[Exercise details]
Make an exact copy of every entry below, with the pictures left out.

[Records provided]
┄┄┄┄┄┄┄┄┄┄
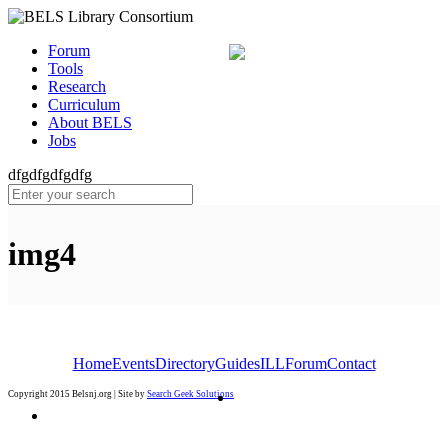
Forum
Tools
Research
Curriculum
About BELS
Jobs
dfgdfgdfgdfg
img4
Home
Events
Directory
Guides
ILL
Forum
Contact
Copyright 2015 Belsnj.org | Site by
Search Geek Solutions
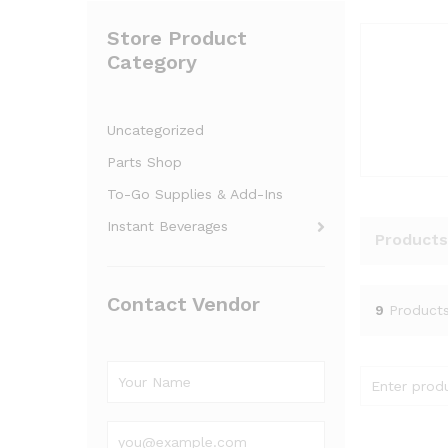
Store Product
Category
Uncategorized
Parts Shop
To-Go Supplies & Add-Ins
Instant Beverages
Products
Contact Vendor
9
Product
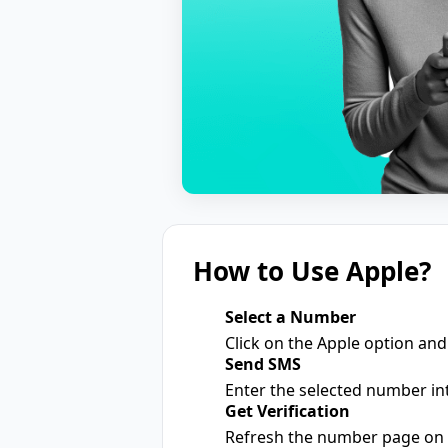
How to Use Apple?
Select a Number
1
Click on the Apple option and
Send SMS
2
Enter the selected number int
Get Verification
3
Refresh the number page on o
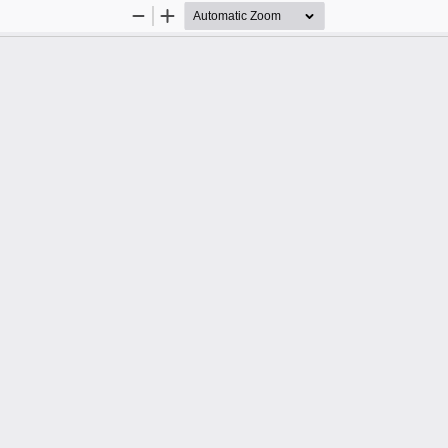
Zoom
Zoom
Out
In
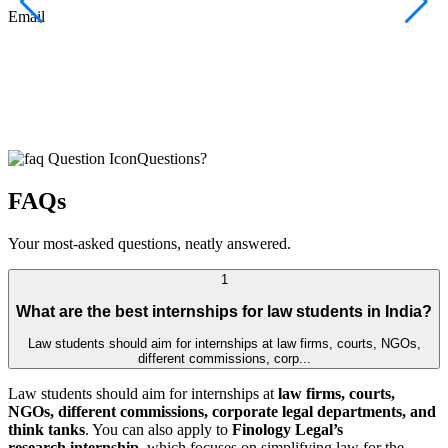
F
Email
C
J
E
Questions?
FAQs
Your most-asked questions, neatly answered.
1
What are the best internships for law students in India?
Law students should aim for internships at law firms, courts, NGOs,
different commissions, corp...
Law students should aim for internships at
law firms, courts,
NGOs, different commissions, corporate legal departments, and
think tanks
. You can also apply to
Finology Legal’s
research internship
, which focuses on simplifying law for the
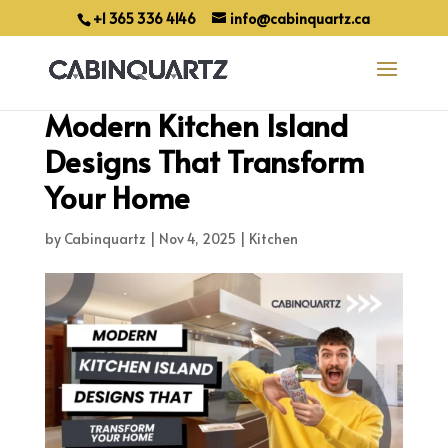
+1 365 336 4146
info@cabinquartz.ca
Modern Kitchen Island
Designs That Transform
Your Home
by
Cabinquartz
|
Nov 4, 2025
|
Kitchen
┄┄┄┄┄┄┄┄┄┄
[The answer]
Forum
Tools
Research
Curriculum
About BELS
Jobs
dfgdfgdfgdfg
img4
Home
Events
Directory
Guides
ILL
Forum
Contact
Copyright 2015 Belsnj.org | Site by
Search Geek Solutions
Store Product
Category
Uncategorized
Parts Shop
To-Go Supplies & Add-Ins
Instant Beverages
Products
Contact Vendor
9
Product
How to Use Apple?
Select a Number
1
Click on the Apple option and
Send SMS
2
Enter the selected number int
Get Verification
3
Refresh the number page on o
Zoom
Zoom
Out
In
F
Email
C
J
E
Questions?
FAQs
Your most-asked questions, neatly answered.
1
What are the best internships for law students in India?
Law students should aim for internships at law firms, courts, NGOs,
different commissions, corp...
Law students should aim for internships at
law firms, courts,
NGOs, different commissions, corporate legal departments, and
think tanks
. You can also apply to
Finology Legal’s
research internship
, which focuses on simplifying law for the
+1 365 336 4146
info@cabinquartz.ca
Modern Kitchen Island
Designs That Transform
Your Home
by
Cabinquartz
|
Nov 4, 2025
|
Kitchen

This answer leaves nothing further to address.